→ Task prompt
Find the word "Dresses" in the data below and copy each line that holds it.

→ Supplied data
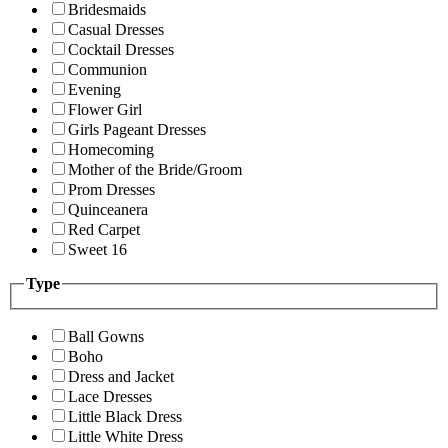
Bridesmaids
Casual Dresses
Cocktail Dresses
Communion
Evening
Flower Girl
Girls Pageant Dresses
Homecoming
Mother of the Bride/Groom
Prom Dresses
Quinceanera
Red Carpet
Sweet 16
Type
Ball Gowns
Boho
Dress and Jacket
Lace Dresses
Little Black Dress
Little White Dress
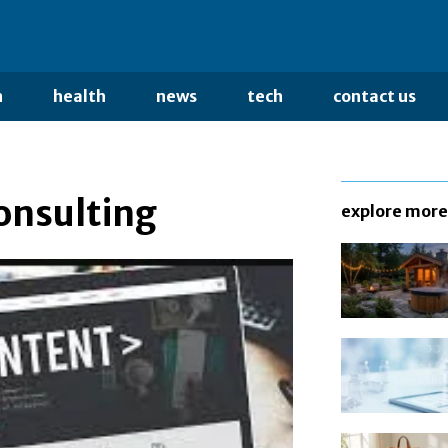
n
health
news
tech
contact us
onsulting
explore more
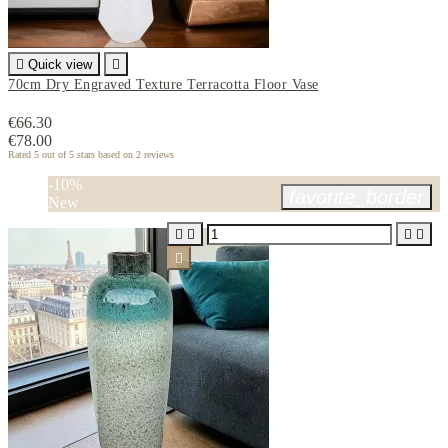

Quick view

70cm Dry Engraved Texture Terracotta Floor Vase
€66.30
€78.00
Rated
5
out of 5 stars based on
2
reviews
-10%
favorite_border
New





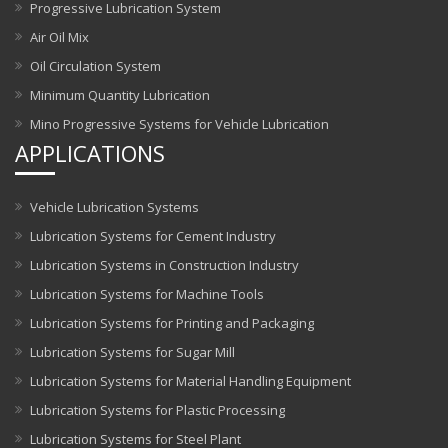
Progressive Lubrication System
Air Oil Mix
Oil Circulation System
Minimum Quantity Lubrication
Mino Progressive Systems for Vehicle Lubrication
APPLICATIONS
Vehicle Lubrication Systems
Lubrication Systems for Cement Industry
Lubrication Systems in Construction Industry
Lubrication Systems for Machine Tools
Lubrication Systems for Printing and Packaging
Lubrication Systems for Sugar Mill
Lubrication Systems for Material Handling Equipment
Lubrication Systems for Plastic Processing
Lubrication Systems for Steel Plant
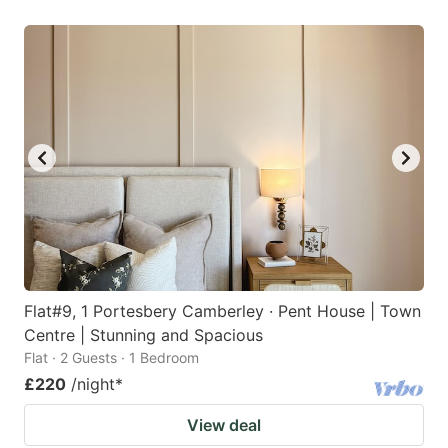
Flat#9, 1 Portesbery Camberley · Pent House | Town
Centre | Stunning and Spacious
Flat · 2 Guests · 1 Bedroom
£220
/night
*
View deal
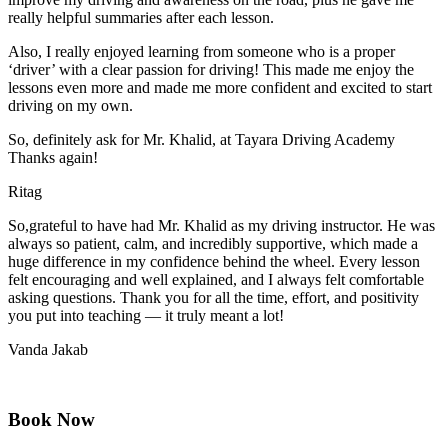
really helpful summaries after each lesson.
Also, I really enjoyed learning from someone who is a proper
‘driver’ with a clear passion for driving! This made me enjoy the
lessons even more and made me more confident and excited to start
driving on my own.
So, definitely ask for Mr. Khalid, at Tayara Driving Academy
Thanks again!
Ritag
So,grateful to have had Mr. Khalid as my driving instructor. He was
always so patient, calm, and incredibly supportive, which made a
huge difference in my confidence behind the wheel. Every lesson
felt encouraging and well explained, and I always felt comfortable
asking questions. Thank you for all the time, effort, and positivity
you
put into teaching — it truly meant a lot!
Vanda Jakab
Book Now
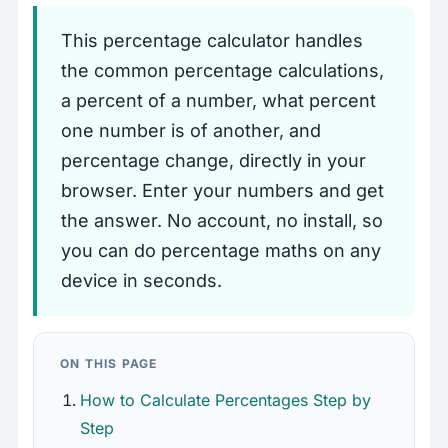
This percentage calculator handles
the common percentage calculations,
a percent of a number, what percent
one number is of another, and
percentage change, directly in your
browser. Enter your numbers and get
the answer. No account, no install, so
you can do percentage maths on any
device in seconds.
ON THIS PAGE
How to Calculate Percentages Step by
Step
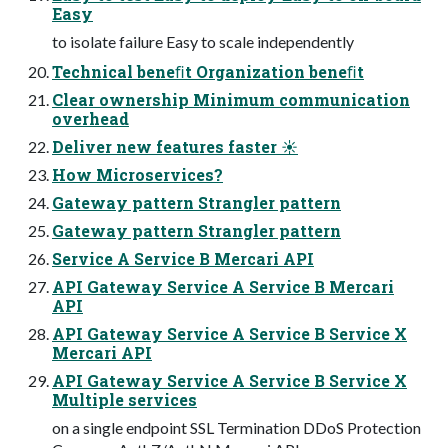
Easy
to isolate failure Easy to scale independently
Technical beneﬁt Organization beneﬁt
Clear ownership Minimum communication
overhead
Deliver new features faster ☀
How Microservices?
Gateway pattern Strangler pattern
Gateway pattern Strangler pattern
Service A Service B Mercari API
API Gateway Service A Service B Mercari
API
API Gateway Service A Service B Service X
Mercari API
API Gateway Service A Service B Service X
Multiple services
on a single endpoint SSL Termination DDoS Protection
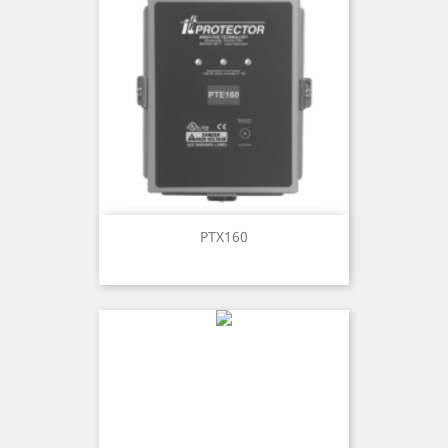
PTX160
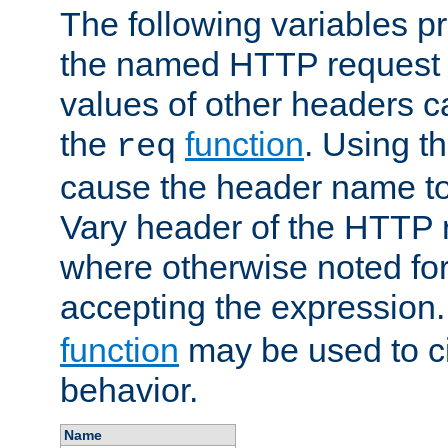
The following variables pr
the named HTTP request 
values of other headers c
the
function
. Using t
req
cause the header name to
Vary header of the HTTP 
where otherwise noted for 
accepting the expression
function
may be used to c
behavior.
Name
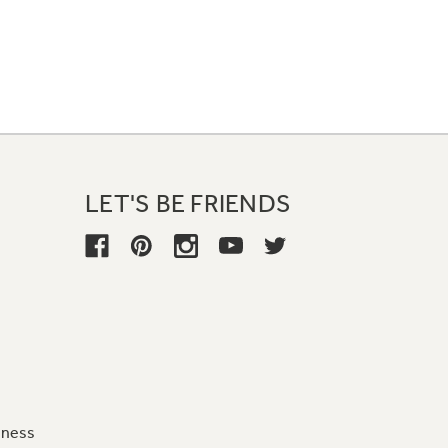
LET'S BE FRIENDS
iness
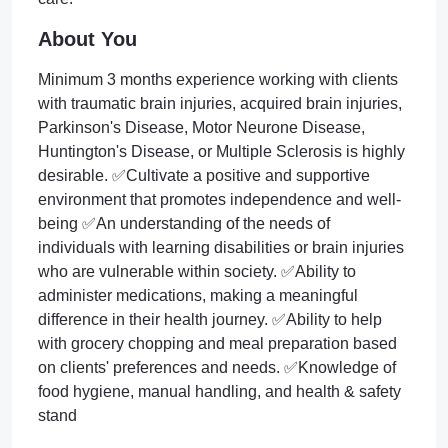
About You
Minimum 3 months experience working with clients
with traumatic brain injuries, acquired brain injuries,
Parkinson's Disease, Motor Neurone Disease,
Huntington's Disease, or Multiple Sclerosis is highly
desirable. ✅Cultivate a positive and supportive
environment that promotes independence and well-
being ✅An understanding of the needs of
individuals with learning disabilities or brain injuries
who are vulnerable within society. ✅Ability to
administer medications, making a meaningful
difference in their health journey. ✅Ability to help
with grocery chopping and meal preparation based
on clients' preferences and needs. ✅Knowledge of
food hygiene, manual handling, and health & safety
stand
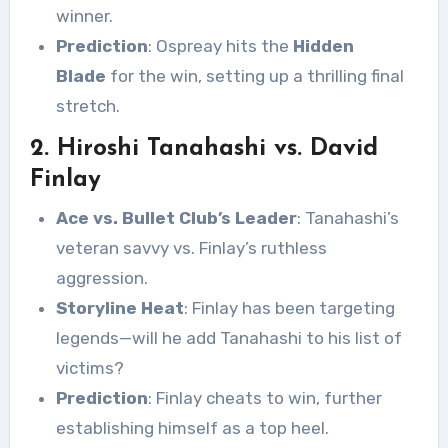
winner.
Prediction
: Ospreay hits the
Hidden
Blade
for the win, setting up a thrilling final
stretch.
2. Hiroshi Tanahashi vs. David
Finlay
Ace vs. Bullet Club’s Leader
: Tanahashi’s
veteran savvy vs. Finlay’s ruthless
aggression.
Storyline Heat
: Finlay has been targeting
legends—will he add Tanahashi to his list of
victims?
Prediction
: Finlay cheats to win, further
establishing himself as a top heel.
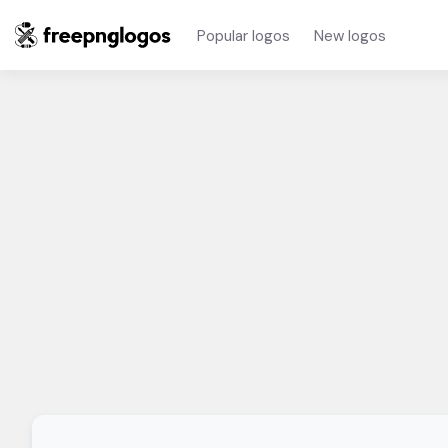
Popular logos
New logos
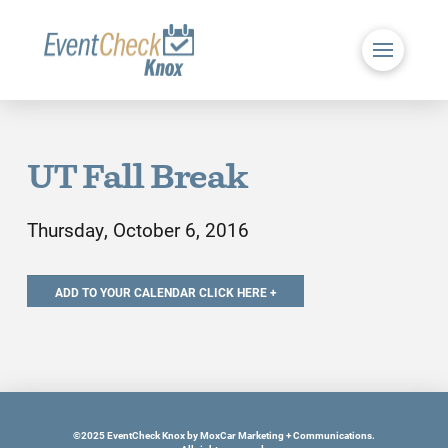
UT Fall Break
Thursday, October 6, 2016
©2025 EventCheck Knox by MoxCar Marketing + Communications.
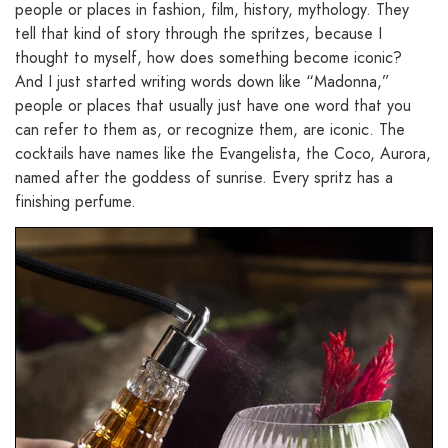
people or places in fashion, film, history, mythology. They
tell that kind of story through the spritzes, because I
thought to myself, how does something become iconic?
And I just started writing words down like “Madonna,”
people or places that usually just have one word that you
can refer to them as, or recognize them, are iconic. The
cocktails have names like the Evangelista, the Coco, Aurora,
named after the goddess of sunrise. Every spritz has a
finishing perfume.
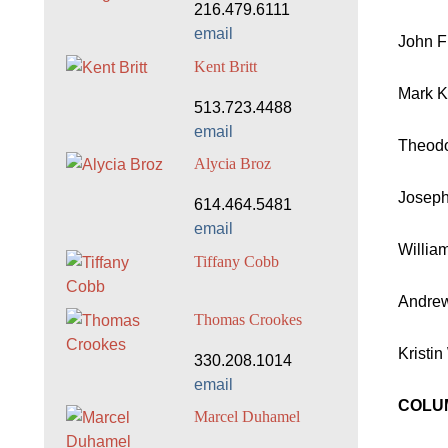
216.479.6111
email
John Fu
Kent Britt
Mark K
513.723.4488
email
Theodo
Alycia Broz
Joseph 
614.464.5481
email
William
Tiffany Cobb
Andrew
Thomas Crookes
Kristin
330.208.1014
email
COLUM
Marcel Duhamel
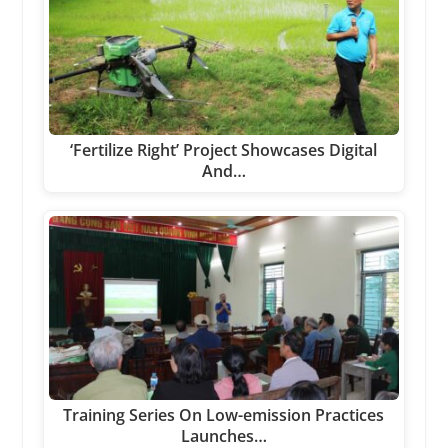
‘Fertilize Right’ Project Showcases Digital
And…
Training Series On Low-emission Practices
Launches…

→ Response area
Casual Dresses
Cocktail Dresses
Girls Pageant Dresses
Prom Dresses
Lace Dresses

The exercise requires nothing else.